Пропищала она ему в шею.
Она посмотрела в его глаза.
— Почему ты раньше ко мне не пришёл? Неужели ты и в правду думал, что я брошу тебя?
— Я не хотел пугать тебя своей внешностью, но я всегда был с тобой… когда ты была в универе, и когда ты сидела одна дома… и я видел как ты по мне… скучала…
— Чем ты питался всё это время?
Спустя время с волнением спросила она, обвив руками его шею, и смотря полными боли глазами в его не переменившиеся глаза.
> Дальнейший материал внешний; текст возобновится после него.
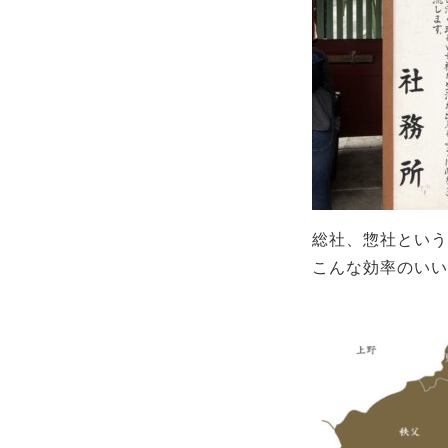
総社、惣社という
こんな効率のいい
— Я не хочу об этом говорить…
Он мрачно отвёл голову.
— Людьми?
Спросила она с невыносимым чувством, но ему показалось, что в её голосе прозвучала не здоровая нотка надежды.
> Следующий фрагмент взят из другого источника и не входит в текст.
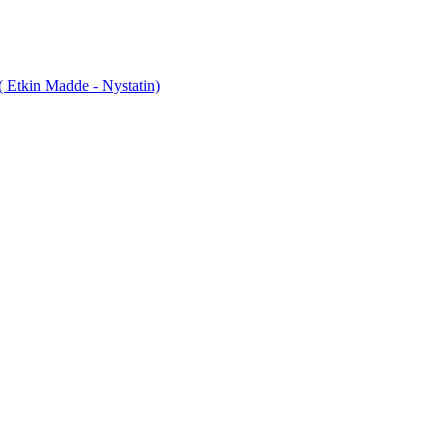
tkin Madde - Nystatin)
— Нет конечно. Ты серьёзно, или издеваешься?
Она ещё не отойдя от горя легко засмеялась и утёрла пальчиками влажные глаза.
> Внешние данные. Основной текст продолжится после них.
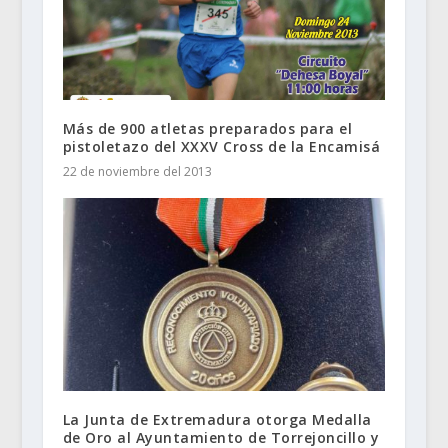
Más de 900 atletas preparados para el
pistoletazo del XXXV Cross de la Encamisá
22 de noviembre del 2013
La Junta de Extremadura otorga Medalla
de Oro al Ayuntamiento de Torrejoncillo y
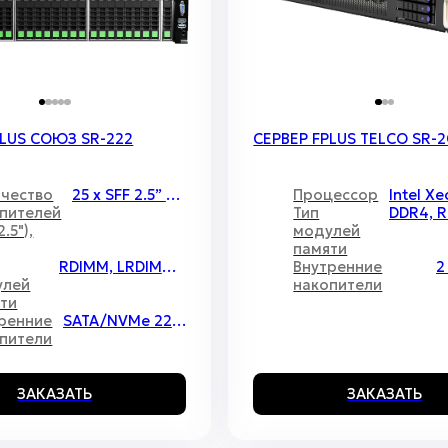
PLUS СОЮЗ SR-222
СЕРВЕР FPLUS TELCO SR-
чество
25 x SFF 2.5” SAS/SATA/NVMe накопителей во фронтальной дисковой корзине и до 4 x SFF 2.5” SATA накопителя в задней дисковой корзине
Процессор
пителей
Тип
2.5"),
модулей
памяти
RDIMM, LRDIMM, 3DS-DIMM, ECC-REG
Внутренние
2
улей
накопители
ти
ренние
SATA/NVMe 2280 / 22110
пители
ЗАКАЗАТЬ
ЗАКАЗАТЬ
— Я хочу всё знать. То есть ты хочешь сказать ты всё время следил за мной?
— Тебя это наверное злит.
— Нет,… это мило. Спасибо. Просто это глупо. Надо было сразу появиться…
Она миг посмотрела на его губы, как бы готовясь, пересилила себя, и поцеловала их, и по ощущениям они оказались прежними, и она медленно растаяла в поцелуе и наклонила голову, повисла на его шее руками и телом на его коленях, и обмякла, и даже пропустила через вздёрнутый нос какое-то влюблённое уууу, что-то похожее на влюблённый вой волчицы…
Она отняла губы…
Они просидели бок о бок на мраморном гробу несколько часов, свесив с него ноги, смотря вдаль на холодный мрамор, и почти не разговаривая. Ноги Валерия касались пола, а ноги девушки не касались. Потом девушка наконец прервала молчание.
— Тебя надо нормально покормить. Жди здесь.
Она начала поспешно одевать на одну ногу ботинок, который никак не хотел на неё налезать, и неловко прыгать на другой ноге, смотря в это время на свою горгулью.
Она обулась, на последок ещё раз нежно обхватив его голову, поцеловала его в губы, прикрыв глаза, и держа по прежнему его за голову, и посмотрев с любовью в его глаза, находясь лицом слишком близко к его лицу, сказала, — ты мой уродец… Это, признаться, звучало как-то издевательски, но она реально хотела чтобы это звучало мило.
И резко оторвавшись от него пошла к выходу, и у самого входа на последок обернулась к нему, посмотрела на него улыбнувшись, и помахала ручкой… она ушла на рассвете.
Вечером через щели в потрескавшемся мраморе проходили оранжевые закатные лучи, и склеп был самым уютным и прекрасным местом. Мраморный пол отсвечивал тёплым оранжевым светом заходящего солнца. С улицы доносилось пение птиц. Часто сквозь щели в потолке залетали бабочки и начинали порхать теряясь внутри склепа и оставались в нём, садились на мраморные гробы или на молчаливые статуи и расслабленно разминали свои уставшие крылья.